Restless. That word described how I had felt for months.
“Where should I go? What should I do?”
“Am I supposed to be somewhere else?”
We went on vacation to the Oregon coast and met up with another family. The kids were running around. I overlooked a retreating tide in the bay with my dear friend Aaron. Without knowing the depth of my restlessness, he shared one of his favorite Martin Luther quotes.
One must not think of changing his lot, but of changing his spirit of discontent.”
Restlessness. Sometimes it’s not about your “lot.” The issue isn’t your situation or circumstance. The issue is your “spirit of discontent.”
Restlessness is an indicator that something needs to change. Certainly there are times you need to make a change in your circumstance. Take a new job, move to a new house or city, go back to school, etc. But more often than not, what needs to change is internal.
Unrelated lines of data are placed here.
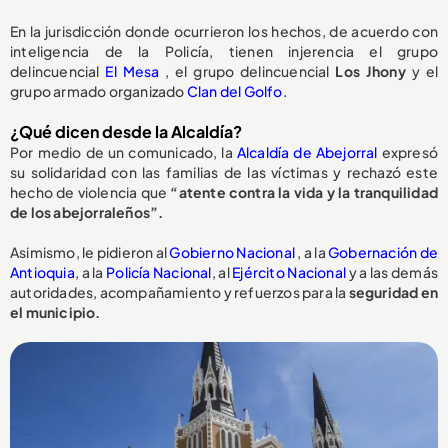
En la jurisdicción donde ocurrieron los hechos, de acuerdo con
inteligencia de la Policía, tienen injerencia el grupo
delincuencial
El Mesa
, el grupo delincuencial
Los Jhony
y el
grupo armado organizado
Clan del Golfo.
¿Qué dicen desde la Alcaldía?
Por medio de un comunicado, la
Alcaldía de Abejorral
expresó
su solidaridad con las familias de las víctimas y rechazó este
hecho de violencia que
“atente contra la vida y la tranquilidad
de los abejorraleños”.
Asimismo, le pidieron al
Gobierno Nacional
, a la
Gobernación de
Antioquia
, a la
Policía Nacional
, al
Ejército Nacional
y a las demás
autoridades, acompañamiento y refuerzos para la
seguridad en
el municipio.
There’s a phenomenon called the “geographical cure.” You try to cure a heart problem by escaping to a new place. You believe the place or situation is the issue. But so often the problem isn’t the place, it’s the person. Your person needs a cure. If you don’t address your “spirit of discontent,” it will follow wherever you go.
Paul puts it this way: “Be content in every situation” (Phil. 4:11). How do you do this? How can my spirit be content in the worst of circumstances: prison, sickness, loneliness? What do I do when I suffer a “spirit of discontent?”
Pay attention to your restlessness. It is a symptom of a deeper “spirit of discontent.” It is a space in which to assess, learn, and grow. Ask others to help you diagnose your discontent. Ask, “Why do you think I’m restless?” Let them point out blind spots.
Confess your restlessness. How often is our restlessness driven by selfish motives? Am I trying to escape when my responsibilities get difficult? Am I afraid of suffering? Are my dreams in conflict with God’s?
Ask for a change of spirit. God, change not my situation, but my spirit. Rid me of any false reliance on my own strength. Create in me a new heart, fashioned by your hands. Send your Holy Spirit and give me a spirit that delights in what you want. A spirit joyful, even when trudging through the mundane or painful. A spirit free, fully at home with you regardless of where I am. A spirit not tied to the whims of circumstance, but bound to you alone.
Cast the discontent on Him. Hoist the heavy weight onto shoulders broader than yours. Paul famously shared his secret for being content, "I can do all things through him who strengthens me" (Phil. 4:13). Situations change by the minute. Your heart is fickle. Your Lord is the steady constant. Fix your eyes on him, and turn to his unchanging mercy.